Les enfants du Soleil

Ensemble et séparément, Georges Bigot et Simon Abkarian poursuivent un parcours commencé à la Cartoucherie.
On les retrouve dans deux spectacles à l’affiche.

Gilles Costaz  • 5 juin 2008 abonné·es

Georges Bigot et Simon Abkarian ont été de grands acteurs du théâtre d’Ariane Mnouchkine. Bigot tenait les rôles de premier plan, roi shakespearien ou double de Norodom Sihanouk. Puis l’un et l’autre sont partis. Bigot a dirigé un festival et mène sa vie de comédien. Abkarian a continué le théâtre tout en devenant un acteur très demandé au cinéma. Les revoilà aujourd’hui dans le cercle du Soleil, ou non loin de là, prouvant qu’il n’y a pas de rupture avec leur théâtre fondateur et qu’on les y accueille à présent qu’ils sont indépendants et différents.

Tout d’abord, Georges Bigot revient comme metteur en scène. Il a dirigé une troupe basque, le Petit Théâtre de pain, de passage à Paris (au Soleil, précisément), dans une pièce de Tim Robbins, Embedded (Embarqués).

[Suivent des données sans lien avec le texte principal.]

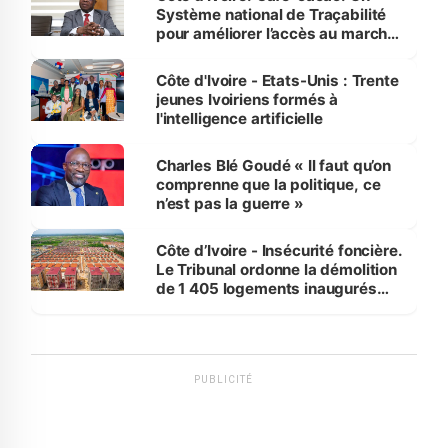
Système national de Traçabilité
pour améliorer l’accès au marché
international
Côte d'Ivoire - Etats-Unis : Trente
jeunes Ivoiriens formés à
l'intelligence artificielle
Charles Blé Goudé « Il faut qu’on
comprenne que la politique, ce
n’est pas la guerre »
Côte d’Ivoire - Insécurité foncière.
Le Tribunal ordonne la démolition
de 1 405 logements inaugurés
par le Premier ministre à Grand-
Bassam
PUBLICITÉ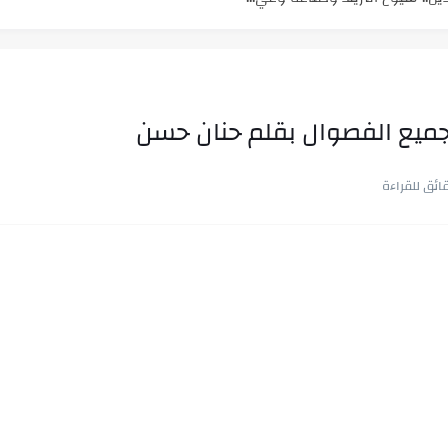
جميع الفصوال بقلم حنان حسن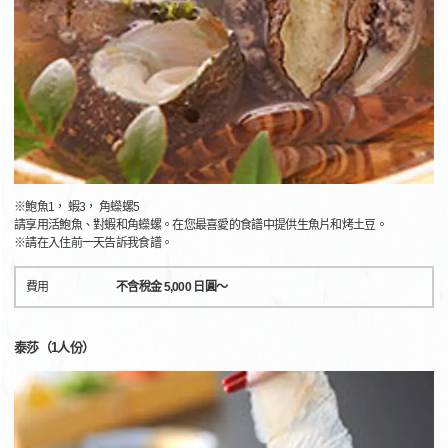
※鮑魚1， 蝦3， 角蠑螺5
請享用活鮑魚、對蝦和角蠑螺。在您最喜愛的食譜中提供生魚片和烤土豆。
※請在入住前一天告訴我食譜。
費用
不含稅金 5,000 日圓～
泰莎（1人份）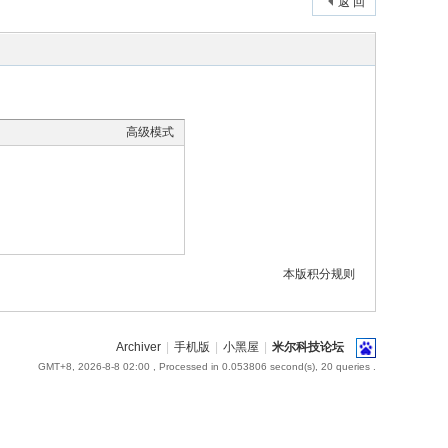
返 回
高级模式
本版积分规则
Archiver
|
手机版
|
小黑屋
|
米尔科技论坛
GMT+8, 2026-8-8 02:00
, Processed in 0.053806 second(s), 20 queries .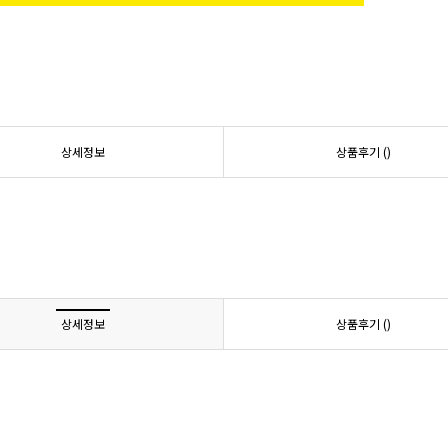
상세정보
상품후기 (
)
상세정보
상품후기 (
)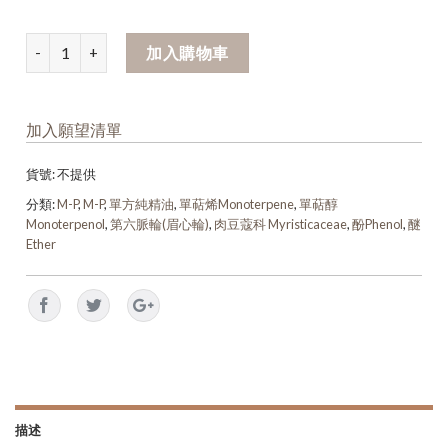
加入購物車
加入願望清單
貨號:
不提供
分類:
M-P
,
M-P
,
單方純精油
,
單萜烯Monoterpene
,
單萜醇
Monoterpenol
,
第六脈輪(眉心輪)
,
肉豆蔻科 Myristicaceae
,
酚Phenol
,
醚
Ether
描述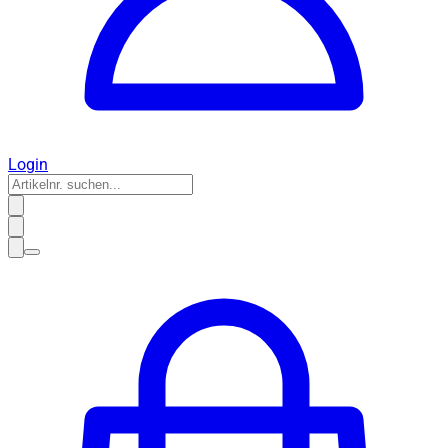
Login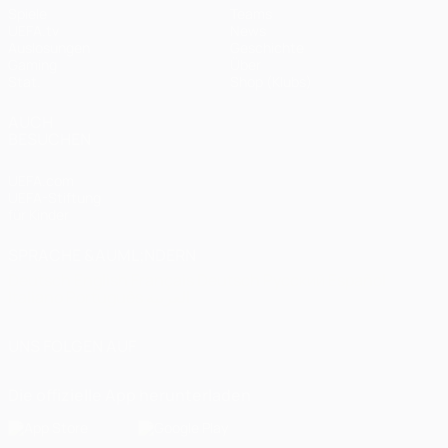
Spiele
Teams
UEFA.tv
News
Auslosungen
Geschichte
Gaming
Über
Stat.
Shop (Klubs)
AUCH
BESUCHEN
UEFA.com
UEFA-Stiftung
für Kinder
SPRACHE &AUML;NDERN
Deutsch
English
Français
Deutsch
Русский
Español
Italiano
Português
العربية
UNS FOLGEN AUF
Die offizielle App herunterladen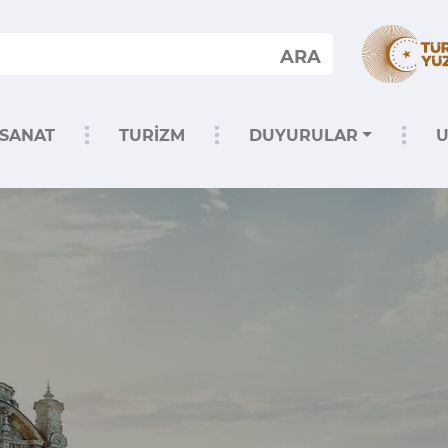
ARA
SANAT
TURİZM
DUYURULAR
U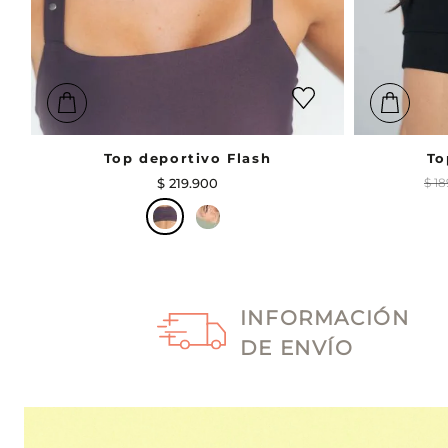
Top deportivo Flash
To
$
219
.
900
$
18
INFORMACIÓN
DE ENVÍO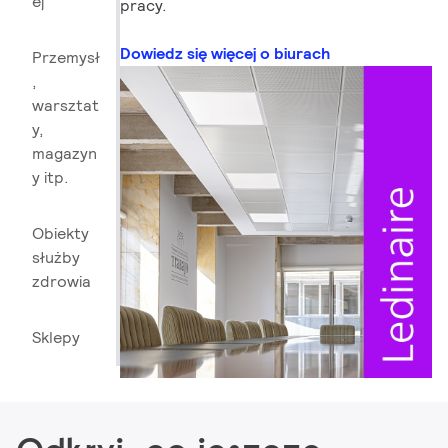
ej
pracy.
Dowiedz się więcej o biurach
Przemysł
,
warsztat
y,
magazyn
y itp.
Obiekty
służby
zdrowia
Sklepy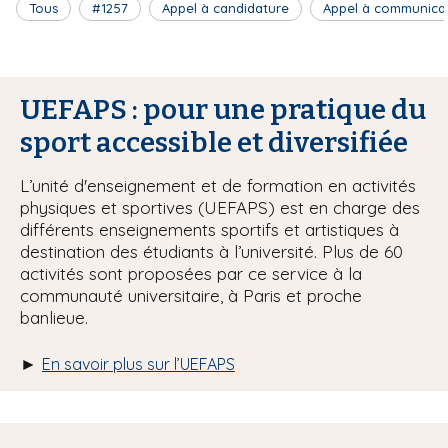
Tous
#1257
Appel à candidature
Appel à communica
UEFAPS : pour une pratique du
sport accessible et diversifiée
L’unité d'enseignement et de formation en activités
physiques et sportives (UEFAPS) est en charge des
différents enseignements sportifs et artistiques à
destination des étudiants à l’université. Plus de 60
activités sont proposées par ce service à la
communauté universitaire, à Paris et proche
banlieue.
►
En savoir plus sur l’UEFAPS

Tim Robbins, le cinéaste, écrit et fait du théâtre, en effet, pour s’en prendre frontalement aux scandales de son pays ! Les «embarqués», ce sont les journalistes qui se sont laissé inviter par l’armée américaine pour rejoindre l’Irak et témoigner de la nécessité de cette guerre. Les voilà endoctrinés jusqu’à la moelle, censurés par les petits chefs et ballottés d’un lieu d’entraînement à un champ de carnage.

On admire qu’un Américain ait eu cette audace et cette santé dans l’écriture pamphlétaire. La pièce, en elle-même, mélange un peu trop les genres, tirant à la fois sur les ressorts de la farce féroce et sur la corde sensible. Mais Bigot mène la soirée à un train d’enfer, tandis que les douze comédiens se métamorphosent à une folle vitesse et savent être à la fois les gradés du Pentagone, les reporters aveuglés et les autres personnages de cette apocalypse à hurler de rire et d’horreur.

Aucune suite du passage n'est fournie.